Wednesday, July 20, 2016

A Triumphant Return to Jordan Pond

Before I was diagnosed, I knew something was wrong with my legs. I had been told a year earlier it might be MS, but my current doctors had pooh-poohed that idea and were looking in other directions. Then Jordan Pond happened.

Our first trip to Jordan Pond, 2001

Kim and I and the kids went camping near Acadia National Park with her extended family.
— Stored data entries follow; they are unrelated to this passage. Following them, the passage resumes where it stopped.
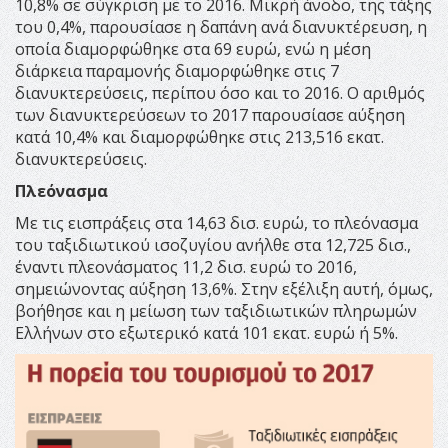
10,8% σε σύγκριση με το 2016. Μικρή άνοδο, της τάξης
του 0,4%, παρουσίασε η δαπάνη ανά διανυκτέρευση, η
οποία διαμορφώθηκε στα 69 ευρώ, ενώ η μέση
διάρκεια παραμονής διαμορφώθηκε στις 7
διανυκτερεύσεις, περίπου όσο και το 2016. Ο αριθμός
των διανυκτερεύσεων το 2017 παρουσίασε αύξηση
κατά 10,4% και διαμορφώθηκε στις 213,516 εκατ.
διανυκτερεύσεις.
Πλεόνασμα
Με τις εισπράξεις στα 14,63 δισ. ευρώ, το πλεόνασμα
του ταξιδιωτικού ισοζυγίου ανήλθε στα 12,725 δισ.,
έναντι πλεονάσματος 11,2 δισ. ευρώ το 2016,
σημειώνοντας αύξηση 13,6%. Στην εξέλιξη αυτή, όμως,
βοήθησε και η μείωση των ταξιδιωτικών πληρωμών
Ελλήνων στο εξωτερικό κατά 101 εκατ. ευρώ ή 5%.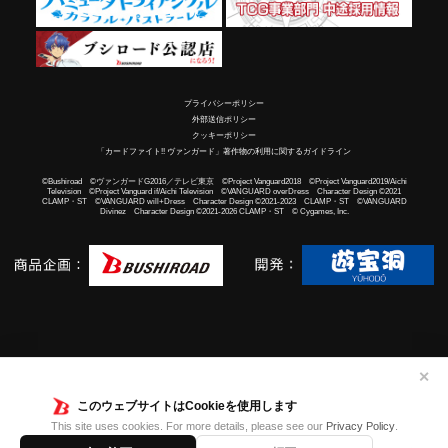
プライバシーポリシー
外部送信ポリシー
クッキーポリシー
「カードファイト!! ヴァンガード」著作物の利用に関するガイドライン
©Bushiroad ©ヴァンガードG2016／テレビ東京 ©Project Vanguard2018 ©Project Vanguard2019/Aichi
Television ©Project Vanguard if/Aichi Television ©VANGUARD overDress Character Design ©2021
CLAMP・ST ©VANGUARD will+Dress Character Design ©2021-2023 CLAMP・ST ©VANGUARD
Divinez Character Design ©2021-2026 CLAMP・ST © Cygames, Inc.
✕
このウェブサイトはCookieを使用します
This site uses cookies. For more details, please see our
Privacy Policy
.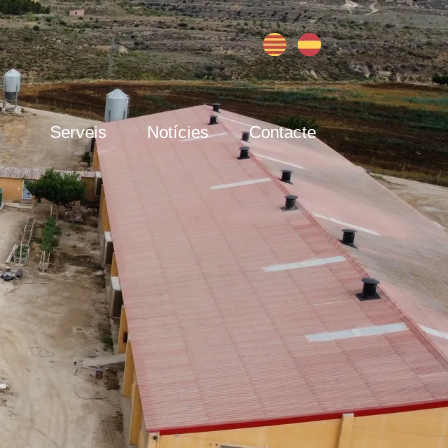
Serveis
Notícies
Contacte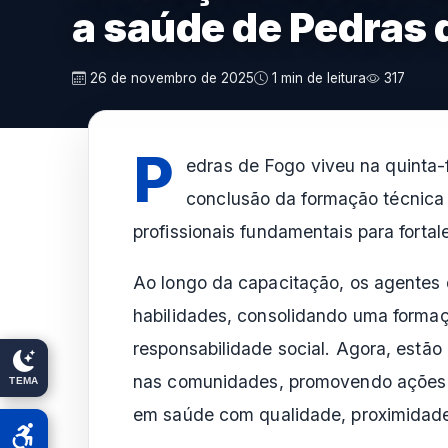
a saúde de Pedras 
26 de novembro de 2025
1 min de leitura
317
P
edras de Fogo viveu na quinta-
conclusão da formação técnica
profissionais fundamentais para forta
Ao longo da capacitação, os agentes
habilidades, consolidando uma form
responsabilidade social. Agora, estão
nas comunidades, promovendo ações
TEMA
em saúde com qualidade, proximidad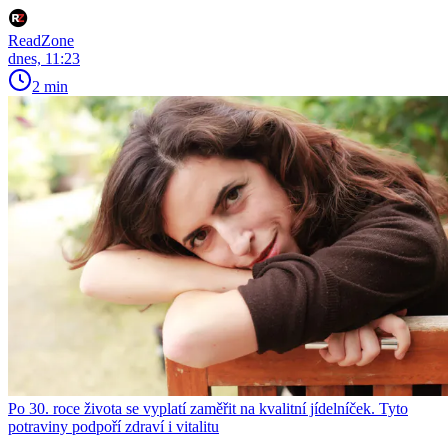
ReadZone
dnes, 11:23
2 min
Po 30. roce života se vyplatí zaměřit na kvalitní jídelníček. Tyto
potraviny podpoří zdraví i vitalitu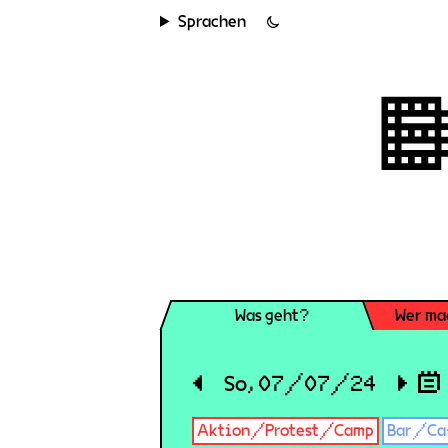
Sprachen
Was geht?
Wer ma
◀
So, 07/07/24
▶
Aktion/Protest/Camp
Bar/Ca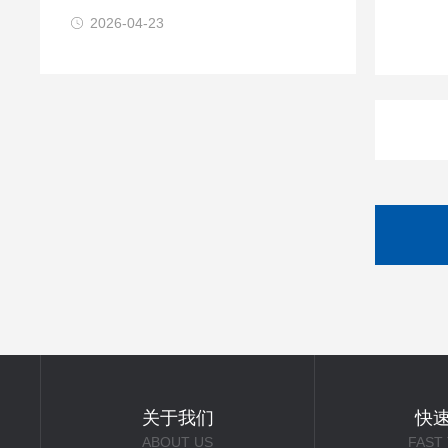
2026-04-23
关于我们
快
ABOUT US
FAST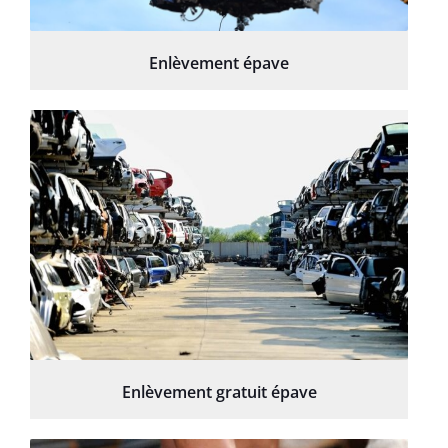
Enlèvement épave
Enlèvement gratuit épave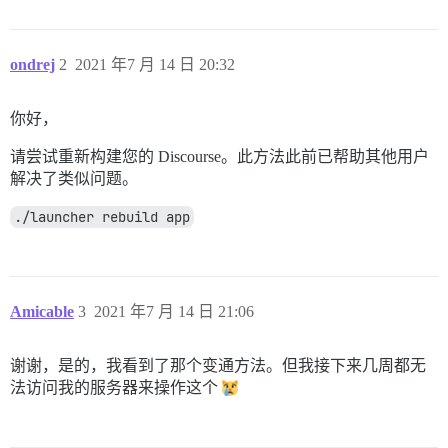
ondrej
2
2021 年7 月 14 日 20:32
你好，
请尝试重新构建您的 Discourse。此方法此前已帮助其他用户
解决了类似问题。
./launcher rebuild app
Amicable
3
2021 年7 月 14 日 21:06
谢谢，是的，我看到了那个变通方法。但我接下来几周都无
法访问我的服务器来操作这个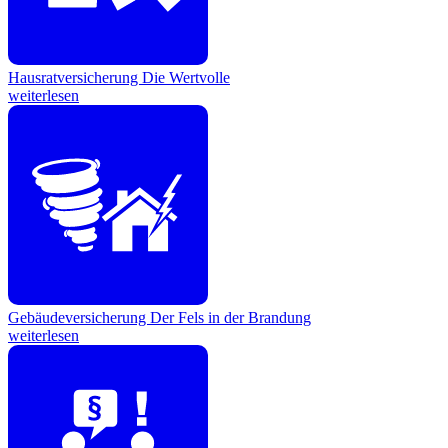
Hausratversicherung
Die Wertvolle
weiterlesen
Gebäudeversicherung
Der Fels in der Brandung
weiterlesen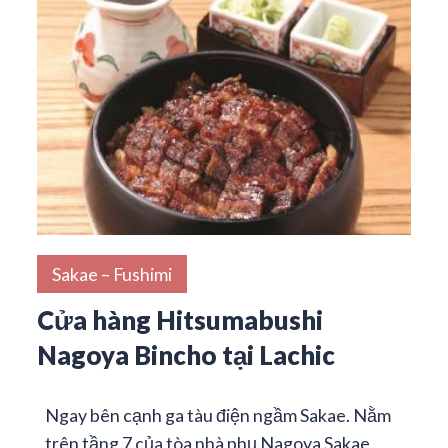
Sakae – Fushimi
Cửa hàng Hitsumabushi
Nagoya Bincho tại Lachic
Ngay bên cạnh ga tàu điện ngầm Sakae. Nằm
trên tầng 7 của tòa nhà phụ Nagoya Sakae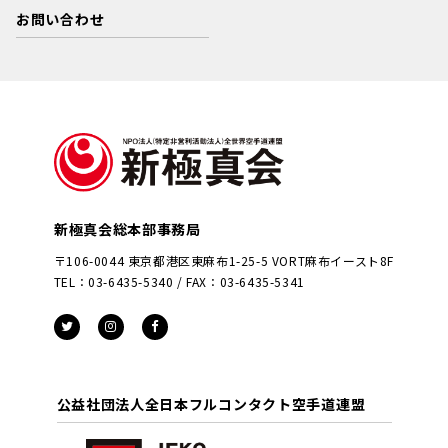
お問い合わせ
新極真会総本部事務局
〒106-0044 東京都港区東麻布1-25-5 VORT麻布イースト8F
TEL：03-6435-5340 / FAX：03-6435-5341
公益社団法人全日本フルコンタクト空手道連盟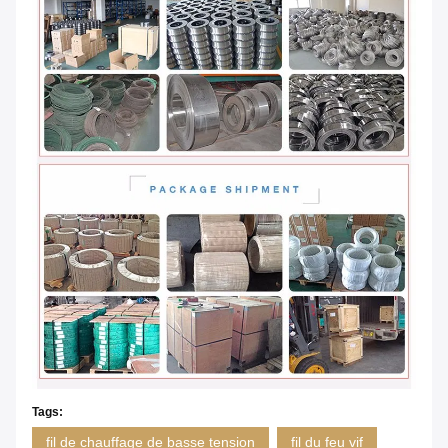
Tags:
fil de chauffage de basse tension
fil du feu vif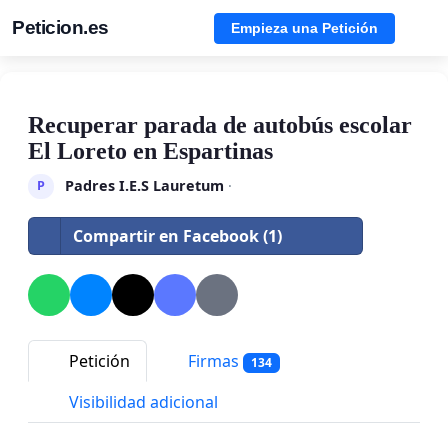
Peticion.es
Empieza una Petición
Recuperar parada de autobús escolar
El Loreto en Espartinas
Padres I.E.S Lauretum
·
P
Compartir en Facebook (1)
Petición
Firmas
134
Visibilidad adicional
We decided on a leisurely, 3-mile hike around Jordan Pond—something even the small children in our group could handle. The trouble started about halfway around. I began struggling to lift my left leg up over small obstacles like roots and stones. For the remainder of the hike, I took extra rest breaks and hobbled my way around the pond, feigning a sprained ankle so as not to concern the others. But Kim and I both understood that this represented an escalation in whatever the heck was going on in my body.

When I reported this event to my neurologist, he ordered the diagnostic test that, with the benefit of hindsight, I should have undergone a year earlier—an MRI of the cervical spine. Soon afterward, I was diagnosed with primary progressive multiple sclerosis. I’ve always remembered the Jordan Pond incident as a seminal moment in my MS journey.

Our Return Trip, 2016

Recently, Kim and I found ourselves back at Acadia National Park, this time with three other couples. It was a momentous day—the 100th anniversary of the park. Just like 15 years earlier, someone in the group suggested a hike. One of the most popular features of the park is its network of well-maintained carriage trails, which are generally wheelchair accessible, especially considering I was in my iBot wheelchair. We pulled out a map of the carriage trails and considered our options.

Although the loop I struggled to complete around Jordan Pond was not wheelchair accessible, I noticed several carriage trails in that same area of the park. I knew what I wanted to do. I wanted to make a new memory of Jordan Pond.

We arrived at the parking lot in two vehicles. On this 100th anniversary day, it was a madhouse. Kim found handicapped parking in the front row, but our friends in the other vehicle had to loop around and around the parking lot and play chicken with a car from Massachusetts in order to find a spot. Then, the eight of us set off on our 3-mile hike.

We walked through lovely wooded areas of the park and were presented with occasional views of Jordan Pond and the Bubble Mountains beyond. Midway through our hike, our carriage trail intersected with the same Jordan Pond loop trail we had followed 15 years earlier. Kim and I posed for pictures and reminisced about that day.

After our hike, we treated ourselves to a lovely lunch at the Jordan Pond House. This restaurant is renowned for its popovers, and I learned why. Somehow we missed this opportunity back in 2001, but we didn’t repeat that mistake.

What we’ll remember

Sure, I’ll always remember Jordan Pond for how it played a role in my MS diagnosis. But now I’ll also remember our triumphant return visit, when I completed a 3-mile hike without difficulty, and we left with full bellies and smiles on our faces.


  1. Nice memories.

    If only I had a van, I could take my Quantum Edge out for a similar stroll. I envy your independence.

    1. Indeed. Wheelchair vans are ridiculously expensive and I feel so fortunate to have one.

  2. I am so thrilled to read these stories, and to see you out and about in Acadia! One of my favorite places. Now that I have my SmartDrive, and know about those cabins, I will try to get myself back there!

    1. Stephen, there are some nice hikes we can go on in South Portland as well. Let me know when you're in the area.

  3. Great story, Mitch!Love the new memory idea!

  4. This is such a nice story of triumph! Yall had a nice trip to a beautiful park, and made it in a chair. That in itself is a big deal. I love the handicap accessible parks I visit, so nice. Another great thing is yall are still together! That is saying a lot

  5. Kim, thanks for stopping by and commenting. yes, I've got a lot to be thankful for.